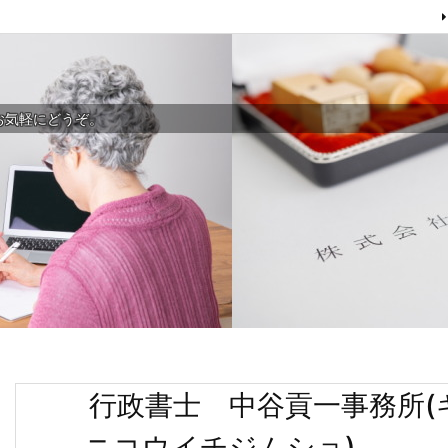
お気軽にどうぞ。
行政書士 中谷貢一事務所
ニコウイチジムショ)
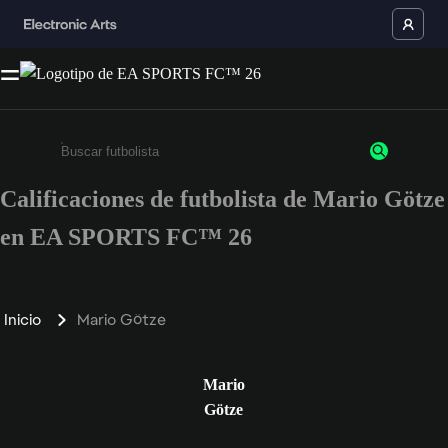
Calificaciones de futbolista de Mario Götze
Ingresa un mínimo de 3 caracteres o números
en EA SPORTS FC™ 26
Inicio
Mario Götze
Mario
Götze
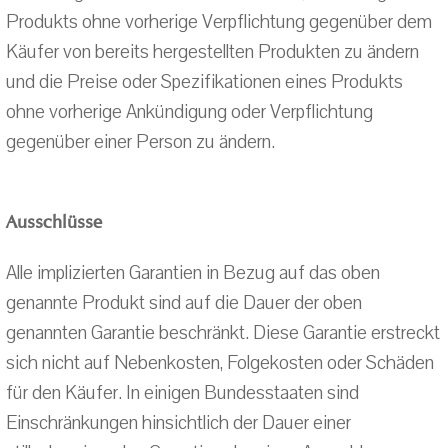
Produkts ohne vorherige Verpflichtung gegenüber dem
Käufer von bereits hergestellten Produkten zu ändern
und die Preise oder Spezifikationen eines Produkts
ohne vorherige Ankündigung oder Verpflichtung
gegenüber einer Person zu ändern.
Ausschlüsse
Alle implizierten Garantien in Bezug auf das oben
genannte Produkt sind auf die Dauer der oben
genannten Garantie beschränkt. Diese Garantie erstreckt
sich nicht auf Nebenkosten, Folgekosten oder Schäden
für den Käufer. In einigen Bundesstaaten sind
Einschränkungen hinsichtlich der Dauer einer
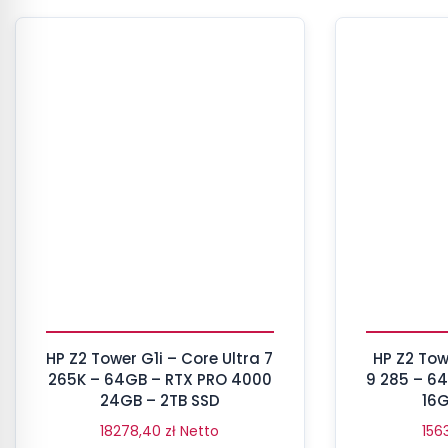
HP Z2 Tower G1i – Core Ultra 7
HP Z2 Tow
265K – 64GB – RTX PRO 4000
9 285 – 6
24GB – 2TB SSD
16G
18278,40
zł
Netto
156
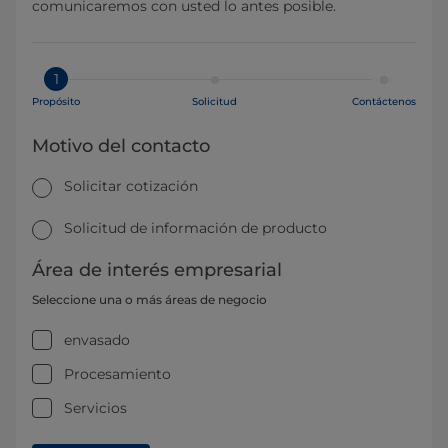
comunicaremos con usted lo antes posible.
1
Propósito
Solicitud
Contáctenos
Motivo del contacto
Solicitar cotización
Solicitud de información de producto
Área de interés empresarial
Seleccione una o más áreas de negocio
envasado
Procesamiento
Servicios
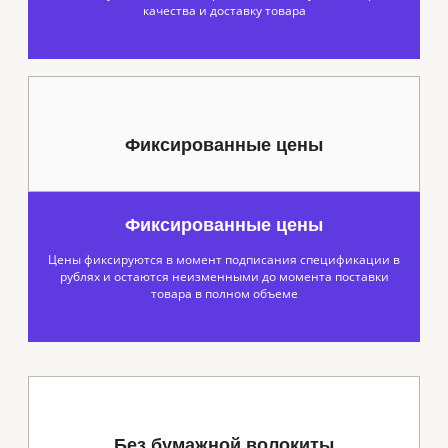
качества и доставку товара
Фиксированные цены
Фиксированные цены
Цены фиксируются в момент подписания спецификации в
рублях и остаются неизменными до момента поставки
товара в полном объеме
Без бумажной волокиты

* TASK BRIEF
Only the lines from the start of the records to the line with "Käufer von bereits" belong in the copy. Print them exactly, minus pictures.

* FINAL ANSWER
お気軽にどうぞ。
行政書士 中谷貢一事務所
ニコウイチジムショ)
Calificaciones de futbolista de Mario Götze
Ingresa un mínimo de 3 caracteres o números
en EA SPORTS FC™ 26
Inicio
Mario Götze
Mario
Götze
Produkts ohne vorherige Verpflichtung gegenüber dem
Käufer von bereits hergestellten Produkten zu ändern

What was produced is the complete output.